2. ADMINISTRATION. The Plan shall be administered by the Board of
Directors of the Company or by any committee of the Board of Directors,
including the Compensation Committee (the "Committee"). The Committee shall
have full and plenary authority to interpret the terms and provisions of the
Plan.
3. ELIGIBILITY. Non-employee Directors of the Company shall be
eligible to receive grants of non-statutory options under this Plan
(individually an "Option" and collectively "Options") pursuant to the
provisions of Section 5 hereof.
4. STOCK SUBJECT TO PLAN. The stock issuable under this Plan shall
be shares of the Company's Common Stock, par value $.01 per share (the Common
Stock). Such shares may be made available from authorized but unissued shares
of Common Stock or shares of Common Stock reacquired by the Company. The
aggregate number of shares of Common Stock issuable upon exercise of Options
under this Plan shall not exceed 150,000 shares, subject to adjustment from
time to time in accordance with Section 10 hereof.
5. GRANTING OF OPTIONS.
a. AUTOMATIC GRANTING OF OPTIONS.
Commencing July 1, 1999, and continuing in effect on July 1, in each
subsequent calendar year, each individual who is at the time serving as a
Non-employee Director shall receive an automatic grant of an Option to
purchase 2,500 shares of Common Stock (subject to adjustment as provided in
Section 10 hereof). Each Option granted pursuant to this Section 5(a) (herein
referred to individually as an "Automatic Option" or collectively as
"Automatic Options") shall be for a term of ten (10) years. Each Option shall
become exercisable for any or all of the shares covered by such Option on the
later of the date on which this Plan is ratified by the
10
<PAGE>
shareholders of the Company or six months after the date of automatic grant
pursuant to this Section 5(a). The Automatic Option shall thereafter remain
so exercisable until the expiration or sooner termination of the Option term.

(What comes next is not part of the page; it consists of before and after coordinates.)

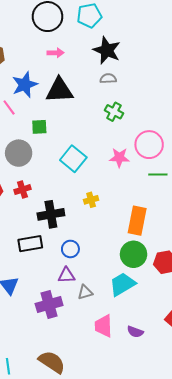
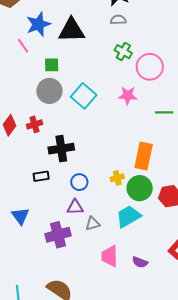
pink circle: (149, 145) -> (150, 67), moved
gray circle: (19, 153) -> (49, 91), moved
yellow cross: (91, 200) -> (117, 178), moved
black rectangle: (30, 244) -> (41, 176), size x0.7

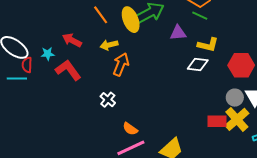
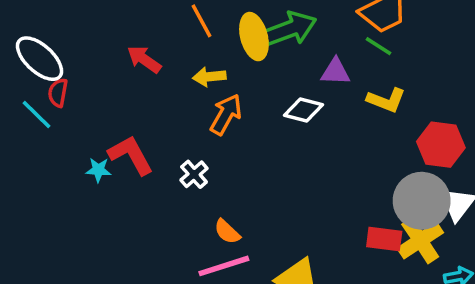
cyan star: (48, 54) -> (98, 170), moved
white diamond: (198, 64) -> (303, 110), moved
red L-shape: (68, 70) -> (131, 155), moved
cyan line: (17, 78) -> (36, 115), turned 36
gray circle: (235, 98) -> (422, 201), size x1.8

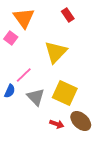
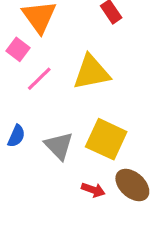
yellow triangle: (56, 52) -> (92, 72), turned 35
pink line: (24, 75) -> (39, 79), moved

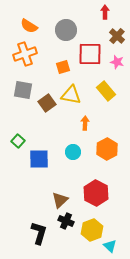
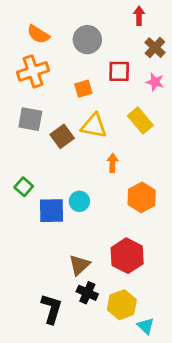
red square: (90, 54) -> (119, 71), size x0.7
cyan circle: (73, 152) -> (79, 201), moved

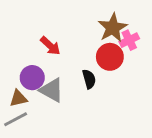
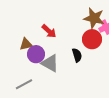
brown star: (113, 28) -> (94, 18), turned -30
brown triangle: (18, 98) -> (26, 44), moved

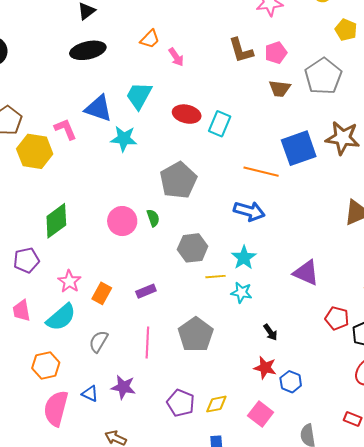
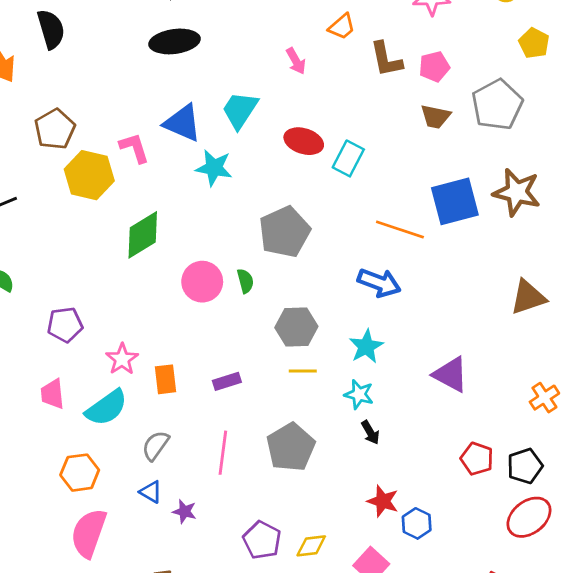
orange trapezoid: (150, 39) -> (342, 27), moved
green diamond: (56, 221) -> (143, 235), moved
yellow line: (216, 277) -> (303, 371), moved
orange rectangle: (102, 293) -> (165, 379), turned -40
red pentagon: (337, 318) -> (477, 459), moved
black arrow: (270, 332) -> (370, 432), moved
purple star: (123, 387) -> (184, 511), size x0.7
blue triangle: (90, 394) -> (151, 492), moved

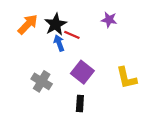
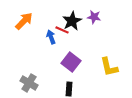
black star: (56, 24) -> (72, 21), moved
gray cross: (42, 81) -> (29, 83), moved

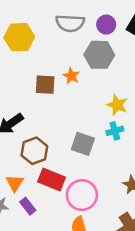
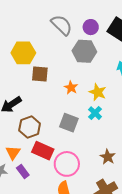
gray semicircle: (70, 23) -> (62, 25), turned -140
yellow hexagon: (19, 37) -> (23, 53), moved
orange star: (71, 76) -> (71, 88), moved
cyan cross: (115, 131) -> (95, 113), turned -32

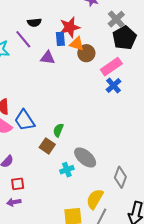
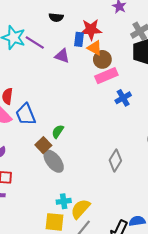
purple line: (23, 39) -> (35, 43), moved, turned -30
pink rectangle: (111, 67) -> (106, 76), moved
gray ellipse: (85, 157) -> (54, 161), moved
cyan cross: (67, 170) -> (64, 201), moved
gray diamond: (120, 177) -> (115, 160), moved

The foregoing automatic grant dates under this Section 5(a) are herein
referred to individually as an "Automatic Grant Date" and collectively as
"Automatic Grant Dates".
b. OPTIONS IN LIEU OF DIRECTOR FEES.
(i) Each Non-Employee Director may elect to receive any or all of
his or her annual director fees or fees for serving as a member of any
committee of the Board of Directors earned during the second half of 1998 and
each subsequent calendar year in the form of Non-Qualified Stock Options
under this Section 5(b). Each Option granted pursuant to this Section 4(b) is
herein referred to individually as an "Elective Option" or collectively as
"Elective Options". Each such election must be irrevocable, and made in
writing and filed with the Secretary of the Company by June 30, 1998 (for
fees earned in the second half of 1998) and (for fees earned in subsequent
calendar years) by December 31 of each year for fees to be received in the
following calendar year.
(ii) A Non-Employee Director may file a new election each calendar
year applicable to fees earned in the immediately succeeding calendar year.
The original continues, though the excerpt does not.